IIFundamentação
1. É pacífica a jurisprudência do Supremo Tribunal de Justiça1 e a doutrina,2 no sentido de que o âmbito do recurso se define pelas conclusões que o recorrente extrai da respectiva motivação, sem prejuízo, contudo, das questões do conhecimento oficioso que ainda seja possível conhecer.3
Assim, a esta luz, a questão a decidir consiste apenas em saber se é possível deferir o MDE sem previamente averiguar, sem margem para qualquer dúvida, se existem outros processos a correr termos em outros países, para além do Estado requerente.
2. Vejamos, antes de mais, a factualidade dada por assente na douta decisão recorrida:
Segundo a red notice emitida pela Interpol, o requerido, no período compreendido entre 31 de maio de 2018 e 10 de julho de 2023, por 23 vezes violando a obrigação que lhe era imposta pela Lei da Alemanha, não apresentou declarações fiscais em nome de uma empresa individual por ele gerida na Alemanha, tendo assim fugido ao pagamento de impostos pelo volume de negócios. Além disso, há motivos suficientes para suspeitar que o requerido atuou como cúmplice noutros 23 casos, juntamente com BB, CC e DD, auxiliando o Dr. EE (A........ ..........) a declarar o volume dos seus negócios, realizados na Alemanha, tendo em vista o não pagamento de impostos devidos pelo mesmo no referido País. O requerido obstou, pelas razões expostas, que tivessem sido declarados impostos sobre o volume global de negócios de €12.991.468,66.

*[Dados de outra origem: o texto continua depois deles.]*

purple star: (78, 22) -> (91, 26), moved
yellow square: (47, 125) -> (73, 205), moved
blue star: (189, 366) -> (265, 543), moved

CC e DD para praticarem os factos referidos fundaram e serviram-se de empresas italianas (operador fictício), que controlavam desde 2016, a fim de permitirem a eles mesmos, bem como a outros suspeitos a aquisição de veículos de concessionários de automóveis na Alemanha, bem como noutros países da EU, sem pagarem o impostos sobre o volume de negócios líquido (compras isentas de imposto a montante como aquisições intracomunitárias nos termos do artigo 4º, nº1, alínea b), da lei relativa ao imposto sobre o volume de negócios – UstG).

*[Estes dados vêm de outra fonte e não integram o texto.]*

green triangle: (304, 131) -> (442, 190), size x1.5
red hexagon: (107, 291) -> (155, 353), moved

A partir de fevereiro de 2020, CC empregou o seu irmão BB no seu escritório, em .... A partir desse momento BB foi responsável pelo trabalho de escritório para CC, na Alemanha. Além disso, BB, que se intitulava diretor-geral das empresas húngaras de operadores fictícios M...... .... ... e M...Car, fundadas em 3 de junho de 2021. Em pormenor CC, BB e DD recorreram, pelo menos, às seguintes empresas italianas e húngaras de operadores fictícios ou permitiram que pessoas procuradas selecionadas fizessem as suas próprias encomendas através dessas empresas:
M...Dea (IT.........00);
L...SRL (IT........00);
C...Motors (IT........02);
M...SRLS (IT.........00);
M...2020 (IT..........03);
M...... .... ... (HU......78);
M...Car (HU......67);
G... (IT.........00);
C...SRLS (IT.........07);
T...Car (IT.........08).
Todas estas empresas são meras empresas de apartado postal e fictícias em Itália e na Hungria e não geriam qualquer concessionário de automóveis no estrangeiro.
Tendo em conta a sua atividade de um ano no domínio da venda de automóveis na Alemanha, CC tinha estabelecido muitos contactos com outros comerciantes de automóveis na Alemanha.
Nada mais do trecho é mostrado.